Oznaczanie stężenia białka metodą Bradforda

PRZEDRUK, oryginał dostępny pod adresem www

Uniwersytet Gdański (www)
Wydział Chemii (www)
Katedry Chemii Bioorganicznej (www)
Kierownik: Prof. dr hab. Krzysztof Rolka

Adres:
ul. Sobieskiego 18/19
80-952 Gdańsk
Kontakt: tel. 58 52 35 386

____________________________________________________________________________

Białka należą do podstawowych biopolimerów wchodzących w skład komórki. Zmiany stężenia białek kontrolują procesy metaboliczne komórki. Oznaczenie stężenia białka umożliwia również określenie wartości energetycznej spożywczych produktów białkowych. Odczynnik Bradforda używany jest do oznaczenia stężenia białka. Procedura oznaczenia stężenia protein wykorzystuje zjawisko tworzenia się kompleksu barwnik-białko (Brilliant Blue G). Kompleks białko-barwnik powoduje przesunięcie długości fali odpowiadającej maksimum absorpcji barwnika z 465 do 595 nm. Wartość absorbancji jest proporcjonalna do stężenia białka. Jako wzorzec białka stosuje się albuminę bydlęcą. Liniowa zależność absorbancji od stężenia leży w zakresie stężenia białka 0,1-1,4 mg/mL.

Odczynniki i sprzęt:

1. Próbki białka o nieznanym stężeniu (np. mleko),
2. Roztwór wzorcowy białka o stężeniu 1 mg/Ml,
3. Odczynnik Bradforda,
4. 1% roztwór kwasu octowego,
5. Probówki zwykłe szklane oraz wirówkowe,
6. Pipety miarowe automatyczne: 20-200 µl oraz 200-3000 µl,
7. Wirówka,
8. Kuwety pomiarowe plastikowe,
9. Spektrofotometr UV-Vis,

Wykonanie doświadczenia:

1. Do probówki wirówkowej z 10 mL lekko ogrzanego mleka dodać powoli, mieszając, 4 mL 1% kwasu octowego. Wytrącony osad kazeiny odwirować przy 5000 RPM przez 5 min. Supernatant wykorzystać do ilościowego oznaczenia sumarycznej zawartości globulin i albumin w mleku.

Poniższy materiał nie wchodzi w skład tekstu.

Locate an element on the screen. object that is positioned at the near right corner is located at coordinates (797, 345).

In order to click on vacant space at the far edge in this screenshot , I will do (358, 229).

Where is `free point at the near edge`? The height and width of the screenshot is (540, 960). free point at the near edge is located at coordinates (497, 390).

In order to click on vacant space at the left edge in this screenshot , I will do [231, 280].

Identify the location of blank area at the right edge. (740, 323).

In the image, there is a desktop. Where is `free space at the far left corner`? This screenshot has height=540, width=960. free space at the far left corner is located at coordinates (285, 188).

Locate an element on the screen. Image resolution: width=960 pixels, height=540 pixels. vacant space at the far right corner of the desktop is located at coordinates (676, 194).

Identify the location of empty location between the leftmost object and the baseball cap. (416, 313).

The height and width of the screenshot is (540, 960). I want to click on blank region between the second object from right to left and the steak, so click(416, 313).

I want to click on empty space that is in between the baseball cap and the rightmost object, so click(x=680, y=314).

2. Roztwór wzorcowy białka o znanym stężeniu początkowym (1 mg/mL) rozcieńczyć wodą destylowaną w taki sposób, aby otrzymać po 0,1 mL rozcieńczonych roztworów wzorca o różnych stężeniach (tabela poniżej, kolumna 3).

3. W 6 suchych probówkach umieścić po 2 mL odczynnika Bradforda i dodać jak najszybciej po 0,1 mL roztworu białka zgodnie z opisem umieszczonym w tabeli powyżej. Delikatnie wymieszać zawartość każdej probówki i inkubować w temperaturze pokojowej przez 20 min.

4. Po inkubacji, przy pomocy spektrofotometru UV-Vis, zmierzyć w kuwecie plastikowej absorbancję próbek przy λ=595 nm. Kompleks białko-barwnik jest trwały przez 60 minut. Absorbancja poszczególnych próbek powinna być zmierzona w jak najkrótszych odstępach czasu. Kuwety między pomiarami można płukać metanolem. Kuwety myje się zanurzając je na kilka godzin w 0,1 M roztworze HCl.

5. Na podstawie uzyskanych wyników, wykreślić krzywą wzorcową. Od wartości absorbancji dla każdej próbki należy odjąć wartość absorbancji probówki nr 1 (tylko odczynnik Bradforda). Z krzywej odczytać stężenie białka w nieznanej próbce (probówka nr 6). Określić sumaryczną zawartość globulin i albumin w mleku.